The 150-year-old mystery of how the Hunley submarine crew died has been solved

Crewmen aboard the first submarine to sink an enemy ship were killed by the pressure blast of their own torpedo, research has shown.

The 39ft vessel, HL Hunley, took part in the American Civil War on the Confederate side. Its “engine” was a hand-cranked propeller and it carried a 135 pound copper keg of gunpowder at the end of a 16ft spar.

On its first and last mission on February 17 1864, the cigar-shaped submarine sank the 1,200 ton Union warship USS Housatonic outside Charleston harbour, South Carolina.

Painting by Conrad Wise Chapman entitled "Submarine Torpedo Boat"
This painting by Conrad Wise Chapman shows what the submarine would have looked like (Conrad Wise Chapman/PA)

While historical records show the steam-powered sloop sank in less than five minutes, the fate of the Hunley remained unknown until the sub was discovered on the sea bed 300 metres from the Housatonic’s resting place.

When the boat was raised in 2000, the skeletons of its eight crewmen were found seated at their respective stations with no sign of physical injury or any evidence that they had attempted to escape.

It has taken more than 150 years for US scientists to solve the mystery of how the men met their deaths.

They were killed instantly when the force of the torpedo’s explosion sent a shock wave blast through the submarine that would have pulverised the crew members’ internal organs, especially the lungs and brain.

President Lincoln issues the Emancipation Proclomation
It might seem incredible to think submarines were in use during the American Civil War (PA Archive)

Dr Rachel Lance from Duke University, who led the research published in the journal Public Library of Science ONE, said: “This is the characteristic trauma of blast victims; they call it ‘blast lung’.

“You have an instant fatality that leaves no marks on the skeletal remains. Unfortunately, the soft tissues that would show us what happened have decomposed in the past hundred years.”

The Hunley’s “torpedo” was not self-propelled but carried on the end of a 16ft wooden pole that extended in front and slightly below its bow.

When the warhead was rammed into the enemy ship’s hull beneath the waterline it exploded with enormous force. But the furthest any member of the Hunley’s crew was from the blast was just 42ft.

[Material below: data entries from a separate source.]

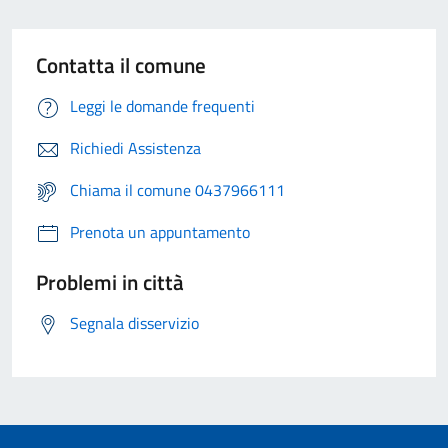
Contatta il comune
Leggi le domande frequenti
Richiedi Assistenza
Chiama il comune 0437966111
Prenota un appuntamento
Problemi in città
Segnala disservizio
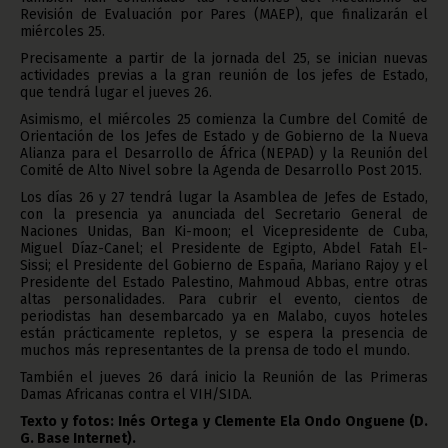
Revisión de Evaluación por Pares (MAEP), que finalizarán el
miércoles 25.
Precisamente a partir de la jornada del 25, se inician nuevas
actividades previas a la gran reunión de los jefes de Estado,
que tendrá lugar el jueves 26.
Asimismo, el miércoles 25 comienza la Cumbre del Comité de
Orientación de los Jefes de Estado y de Gobierno de la Nueva
Alianza para el Desarrollo de África (NEPAD) y la Reunión del
Comité de Alto Nivel sobre la Agenda de Desarrollo Post 2015.
Los días 26 y 27 tendrá lugar la Asamblea de Jefes de Estado,
con la presencia ya anunciada del Secretario General de
Naciones Unidas, Ban Ki-moon; el Vicepresidente de Cuba,
Miguel Díaz-Canel; el Presidente de Egipto, Abdel Fatah El-
Sissi; el Presidente del Gobierno de España, Mariano Rajoy y el
Presidente del Estado Palestino, Mahmoud Abbas, entre otras
altas personalidades. Para cubrir el evento, cientos de
periodistas han desembarcado ya en Malabo, cuyos hoteles
están prácticamente repletos, y se espera la presencia de
muchos más representantes de la prensa de todo el mundo.
También el jueves 26 dará inicio la Reunión de las Primeras
Damas Africanas contra el VIH/SIDA.
Texto y fotos: Inés Ortega y Clemente Ela Ondo Onguene (D.
G. Base Internet).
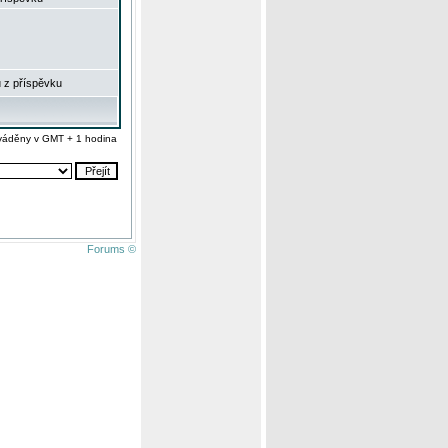
 z příspěvku
váděny v GMT + 1 hodina
Forums ©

The new fourth Astute-class nuclear-powered submarine, HMS Audacious
Submarines have come a long way in 153 years (Owen Humphreys/PA)

The submariners’ fate was revealed by blast tests carried out on a 6.5ft steel scale model of the vessel fitted with interior sensors.

Passing from the water to the air inside the Hunley’s hull, the speed of the shock wave fell from about 1,500 to 340 metres per second, the study showed.

This led to what Dr Lance called the “hot chocolate effect”.

She said: “When you mix these speeds together in a frothy combination like the human lungs, or hot chocolate, it combines and it ends up making the energy go slower than it would in either one.”

As a result, soft tissue damage lasted longer and was amplified. Delicate structures in the lungs would have been torn apart, causing instant death. Traumatic brain injuries are also likely to have occurred, said Dr Lance.

This Russian submarine was in use some 50 years after the one which sank in South Carolina (PA Archive)

Her historical research showed that during training, the submarine stayed hundreds of yards away from test blasts that were significantly smaller than the explosion which sank the Housatonic.

“Blast travels really far underwater,” she said. “If you’re practising 200 yards away, and then you triple the size of your bomb and put it 16 feet away, you have to be at least aware that there’s a possibility of injury.”